The girls stood under the trembling African sun, each wearing the blue blouse of a porter. Their skin was the color of burnished chestnuts, or amber, or ivory. Their hair -- ebony, gold, or copper -- astonished me with its radiance as if each strand were a light-bearing filament. They carried damascene cushions and silk umbrellas. They looked at me and smiled the secret smile of seduction.
"What do you say now?" asked Ziegfeld without the slightest trace of malice.
I said nothing, but already I felt myself in danger.
"Aren't they beautiful?" he said happily. "Aren't they better than anything the afterlife has to offer? And you don't have to die for them -- you have only to want them."
"I'm looking at a mirage," I said, shaking my head hard to dispel it.
But it was not a mirage; it was an effect of the cloud that floated behind the girls, an immaterial backdrop for their shimmering.
My cloud!
Ziegfeld turned to them and nodded.
The girls lifted their dainty feet and began to kick to a music whose source I could not determine. With their pretty legs, they kicked at the supports of a structure which rose up in my mind like a shining city. The music played, and they kicked until the city wobbled and fell into a heap of broken images -- each a mirror reflecting sun and sky and the green hills and the warm possibilities of flesh.
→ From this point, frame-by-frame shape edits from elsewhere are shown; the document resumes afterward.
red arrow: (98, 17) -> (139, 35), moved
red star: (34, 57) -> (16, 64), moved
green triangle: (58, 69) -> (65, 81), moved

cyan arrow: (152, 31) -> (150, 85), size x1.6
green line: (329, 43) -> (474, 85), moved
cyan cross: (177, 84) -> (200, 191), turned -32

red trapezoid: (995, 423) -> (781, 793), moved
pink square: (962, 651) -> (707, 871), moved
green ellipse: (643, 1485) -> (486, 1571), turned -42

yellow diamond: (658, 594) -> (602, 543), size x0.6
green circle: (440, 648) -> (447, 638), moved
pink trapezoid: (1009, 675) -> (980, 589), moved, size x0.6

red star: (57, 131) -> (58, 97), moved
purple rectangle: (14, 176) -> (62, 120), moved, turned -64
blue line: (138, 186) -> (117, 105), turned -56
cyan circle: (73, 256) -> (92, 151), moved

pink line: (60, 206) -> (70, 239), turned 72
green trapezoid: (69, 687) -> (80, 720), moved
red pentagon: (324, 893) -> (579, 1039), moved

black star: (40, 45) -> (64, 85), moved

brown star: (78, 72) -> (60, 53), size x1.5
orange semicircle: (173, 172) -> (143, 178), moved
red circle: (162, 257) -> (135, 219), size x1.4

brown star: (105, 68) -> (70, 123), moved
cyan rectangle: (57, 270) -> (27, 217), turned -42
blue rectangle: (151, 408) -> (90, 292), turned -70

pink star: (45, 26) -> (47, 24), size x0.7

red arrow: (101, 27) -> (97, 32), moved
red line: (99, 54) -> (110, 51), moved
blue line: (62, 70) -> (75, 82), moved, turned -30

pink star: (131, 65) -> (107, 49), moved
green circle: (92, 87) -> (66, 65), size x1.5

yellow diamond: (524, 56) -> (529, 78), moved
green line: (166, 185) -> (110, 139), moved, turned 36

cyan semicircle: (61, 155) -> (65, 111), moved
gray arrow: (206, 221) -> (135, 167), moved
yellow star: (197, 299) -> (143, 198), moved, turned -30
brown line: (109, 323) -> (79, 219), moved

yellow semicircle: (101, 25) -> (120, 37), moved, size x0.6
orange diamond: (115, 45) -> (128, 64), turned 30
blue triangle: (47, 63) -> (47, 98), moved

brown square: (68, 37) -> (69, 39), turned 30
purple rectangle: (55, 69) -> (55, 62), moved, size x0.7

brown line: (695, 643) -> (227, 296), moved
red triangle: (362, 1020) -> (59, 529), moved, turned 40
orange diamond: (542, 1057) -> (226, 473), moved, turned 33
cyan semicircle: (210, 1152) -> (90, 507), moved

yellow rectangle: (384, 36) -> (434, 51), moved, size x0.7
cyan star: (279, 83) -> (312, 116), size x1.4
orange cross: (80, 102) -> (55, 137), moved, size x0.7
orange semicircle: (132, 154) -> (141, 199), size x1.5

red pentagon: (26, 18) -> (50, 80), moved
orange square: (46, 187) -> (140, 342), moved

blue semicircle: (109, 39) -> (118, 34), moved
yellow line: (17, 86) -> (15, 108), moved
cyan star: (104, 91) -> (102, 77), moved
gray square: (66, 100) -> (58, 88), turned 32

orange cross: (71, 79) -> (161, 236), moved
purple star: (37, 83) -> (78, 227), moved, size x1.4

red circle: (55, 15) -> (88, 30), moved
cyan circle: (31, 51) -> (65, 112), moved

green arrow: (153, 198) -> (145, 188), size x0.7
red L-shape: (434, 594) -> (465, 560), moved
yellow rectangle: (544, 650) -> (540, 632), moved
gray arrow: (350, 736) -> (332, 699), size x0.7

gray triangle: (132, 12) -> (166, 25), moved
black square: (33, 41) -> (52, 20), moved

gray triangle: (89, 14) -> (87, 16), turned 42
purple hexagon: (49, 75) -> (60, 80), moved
Ziegfeld saw in my eyes how I began to want the girls, and he laughed in pleasure and triumph. He saw in my mind how I picked up a brick and laid it in the chink between this world and the next, and he offered me a cigar.
"Pleasure is good," he said. "Desire is good. Life is meant to be lived on earth, not in some other place. The 'Beyond' is only the next minute you draw breath."
I thought, then, that I had misjudged him.

*

That night we set fire to the spirit room and watched it burn. The erotic playing-cards and my back issues of Light were all consumed -- transformed into a gorgeous shower of commingling, indistinguishable sparks.
Ziegfeld returned to America and his Follies. As for the girls, they vanished -- whether onto the stage of the New Amsterdam Theatre or into the jungle to this day I do not know.
Africa is now a memory. As I spill gin on the board, inquiring of my Ouija whether tomorrow will be the day I meet someone who will lessen my loneliness -- I wonder if those girls might not have been a mirage after all.
Ziegfeld laughs -- from a stage in heaven or hell he is laughing at the follies of men, scattering his cigar ash like a largesse.